Field Manual 12-50, U.S. Army Bands, dated October 1999, Appendix A, Official And Ceremonial Music, Appendix A, Section 1 – Ceremonial Music, Paragraph A-35 “A-35. Signals that unauthorized lights are to be extinguished. This is the last call of the day. The call is also sounded at the completion of a military funeral ceremony. Taps is to be performed by a single bugler only. Performance of “Silver Taps” or “Echo Taps” is not consistent with Army traditions, and is an improper use of bugler assets.
Legends
There are several urban legends concerning the origin of “Taps”. The most widely circulated one states that a Union Army infantry officer, whose name is often given as Captain Robert Ellicombe, first ordered the “Taps” performed at the funeral of his son, a Confederate soldier killed during the Peninsula Campaign. This apocryphal story claims that Ellicombe found the tune in the pocket of his son’s clothing and performed it to honor his memory.

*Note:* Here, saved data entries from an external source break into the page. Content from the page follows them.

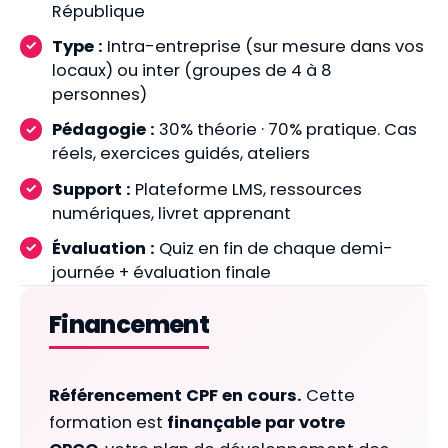
République
Type :
Intra-entreprise (sur mesure dans vos
locaux) ou inter (groupes de 4 à 8
personnes)
Pédagogie :
30% théorie · 70% pratique. Cas
réels, exercices guidés, ateliers
Support :
Plateforme LMS, ressources
numériques, livret apprenant
Évaluation :
Quiz en fin de chaque demi-
journée + évaluation finale
Financement
Référencement CPF en cours.
Cette
formation est
finançable par votre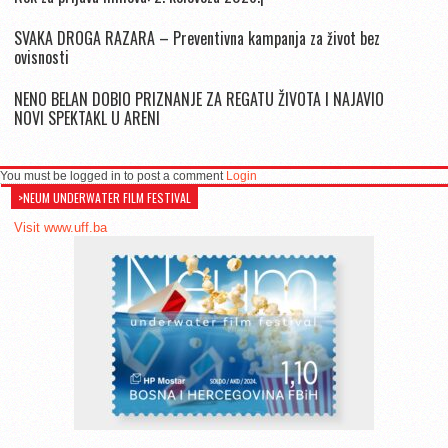
SVAKA DROGA RAZARA – Preventivna kampanja za život bez
ovisnosti
NENO BELAN DOBIO PRIZNANJE ZA REGATU ŽIVOTA I NAJAVIO
NOVI SPEKTAKL U ARENI
You must be logged in to post a comment
Login
>NEUM UNDERWATER FILM FESTIVAL
Visit www.uff.ba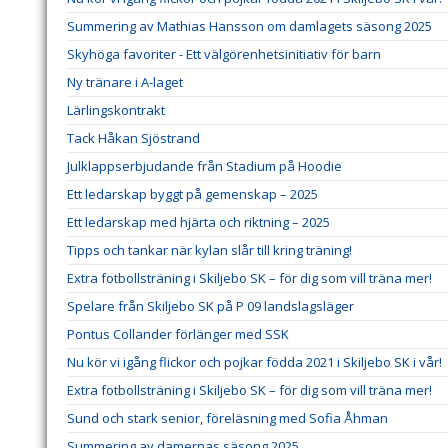
Summering av Mathias Hansson om damlagets säsong 2025
Skyhöga favoriter - Ett välgörenhetsinitiativ för barn
Ny tränare i A-laget
Lärlingskontrakt
Tack Håkan Sjöstrand
Julklappserbjudande från Stadium på Hoodie
Ett ledarskap byggt på gemenskap – 2025
Ett ledarskap med hjärta och riktning – 2025
Tipps och tankar när kylan slår till kring träning!
Extra fotbollsträning i Skiljebo SK – för dig som vill träna mer!
Spelare från Skiljebo SK på P 09 landslagsläger
Pontus Collander förlänger med SSK
Nu kör vi igång flickor och pojkar födda 2021 i Skiljebo SK i vår!
Extra fotbollsträning i Skiljebo SK – för dig som vill träna mer!
Sund och stark senior, föreläsning med Sofia Åhman
Summering av damernas säsong 2025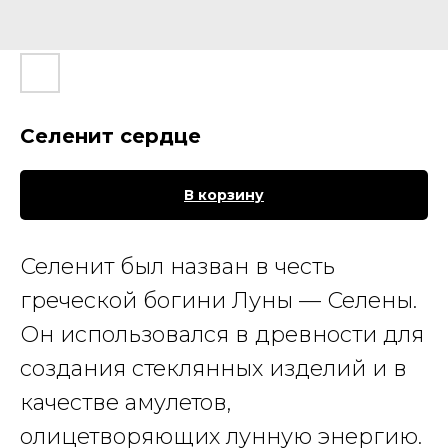
Селенит сердце
В корзину
Селенит
был назван в честь
греческой богини Луны — Селены.
Он использовался в древности для
создания стеклянных изделий и в
качестве амулетов,
олицетворяющих лунную энергию.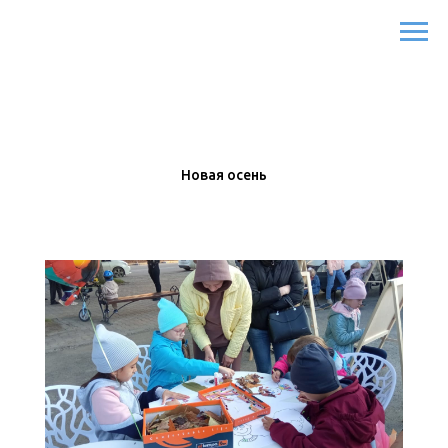
Новая осень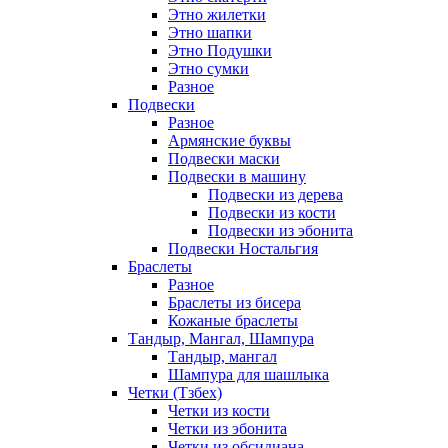
Этно жилетки
Этно шапки
Этно Подушки
Этно сумки
Разное
Подвески
Разное
Армянские буквы
Подвески маски
Подвески в машину
Подвески из дерева
Подвески из кости
Подвески из эбонита
Подвески Ностальгия
Браслеты
Разное
Браслеты из бисера
Кожаные браслеты
Тандыр, Мангал, Шампура
Тандыр, мангал
Шампура для шашлыка
Четки (Тзбех)
Четки из кости
Четки из эбонита
Четки из обсидиана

But there is no record of any man named Robert Ellicombe holding a commission as captain in the Army of the Potomac during the Peninsula Campaign.
That Daniel Butterfield composed “Taps” has been sworn to by numerous reputable witnesses including Oliver Norton, the bugler who first performed the tune. While scholars continue to debate whether or not the tune was original or based on an earlier melody, few researchers doubt that Butterfield is responsible for the current tune.
Another, perhaps more historically verifiable, account of “Taps” first being used in the context of a military funeral involves John C. Tidball, a Union artillery captain who during a break in fighting ordered the tune sounded for a deceased soldier in lieu of the more traditional—and much less discreet—three volley tribute. Army Col. James A. Moss, in an Officer’s Manual initially published in 1911, reports the following:
“During the Peninsula Campaign in 1862, a soldier of Tidball’s Battery A of the 2nd Artillery was buried at a time when the battery occupied an advanced position concealed in the woods. It was unsafe to fire the customary three volleys over the grave, on account of the proximity of the enemy, and it occurred to Capt. Tidball that the sounding of Taps would be the most appropriate ceremony that could be substituted.”
While not necessarily addressing the origin of the “Taps”, this does represent a milestone as the first recorded instance of “Taps” being played as part of a military funeral. Until then, while the tune had meant that the soldiers’ day of work was finished, it had little to none of the connotation or overtone of death with which it is so often associated today.